Bruni TRIESTE 26/12/09 Mensa della Caritas a Natale
Bruni TRIESTE 26/12/09 Mensa della Caritas a Natale

«Ci vengo solo io. La mia donna mangia a casa. Non voglio ridurla così». Dejan ha poco più di 50 anni e un bambino di pochi mesi a carico. È bosniaco e mangia alla mensa della Caritas. Non sempre, solo quando raccogliendo denaro per strada non riesce a comperare sufficiente cibo per tutta la famiglia. «Riceviamo tanti aiuti, anche da altre associazioni - ammette - a Trieste ci hanno dato un grosso aiuto soprattutto da quando ci è nato un figlio». Si mette in fila, prende il vassoio e si siede in silenzio su una delle sedie gialle della mensa di via dell'Istria a consumare il suo pasto.
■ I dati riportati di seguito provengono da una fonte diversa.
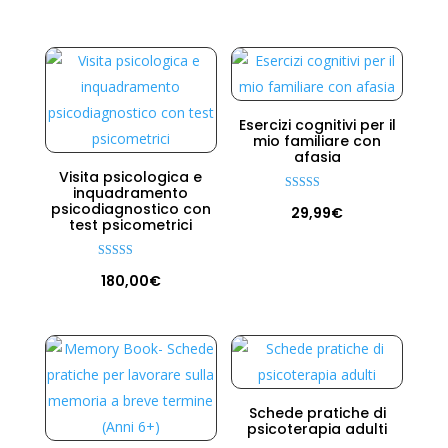
su 5
Esercizi cognitivi per il
mio familiare con
afasia
Visita psicologica e
inquadramento
Valutato
psicodiagnostico con
29,99
€
4.67
test psicometrici
su 5
Valutato
180,00
€
5.00
su 5
Schede pratiche di
psicoterapia adulti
«Ho incontrato qui tanta gente che ho conosciuto nell'arco di questi due anni che sono a Trieste - racconta - tra poveri ci vediamo spesso perché frequentiamo gli stessi posti e se chiediamo le elemosina chi incrociamo tra le vie e le piazze più frequentate».

Pantaloni verdi, lisi, una felpa nera. «Me li hanno dati ancora da don Vatta in via Udine, quando ero senza una dimora e non avevo ancora una donna e un figlio», spiega. «Di portare la sua compagna alla mensa della Caritas non se la sente. «Qui regna un grande rispetto verso chiunque si avvicini per avere un aiuto - riconosce - ma non sarei un uomo se non riuscissi a farla mangiare a casa assieme al bambino. Per lei la pasta o un pezzo di formaggio non devono mancare mai.

«Qui vengono a mangiare anche alcune donne,- aggiunge - mi è capitato di pranzare vicino ad una signora anziana. E per me questo è dolorosissimo. Penso alla sua sofferenza dopo una vita di difficoltà».

Il viavai anche ieri ai tavoli della mensa della Caritas era costante. Uomini, donne, giovani e meno giovani. Tutti a testa alta. Alcuni non gradiscono raccontare la loro storia e agli occhi della nostra società restano degli invisibili. Alcuni dei commensali sono quei volti che i triestini incrociano in città, a chiedere un obolo o a vendere qualche oggetto. Un esercito di persone, per lo più straniere, che su quei tavoli trovano un po' di umanità e di comprensione. Li non vengono guardati con sospetto da nessuno chi gli sta vicino ha gli stessi problemi, vive le medesime difficoltà, vive della stessa precarietà.

«Ho vissuto un breve periodo a Preganziol, in Veneto, - racconta l'uomo - perché avevo trovato un piccolo lavoro come giardiniere. Ma l'aiuto che ricevo a Trieste non ha paragoni. Qui chi non ha soldi trova un posto dove dormire, un tavolo al quale mangiare, - spiega - vestiti per me, la mia compagna e anche per il nostro piccolo: senza l’aiuto che mi danno qui a Trieste non so cosa avrei fatto».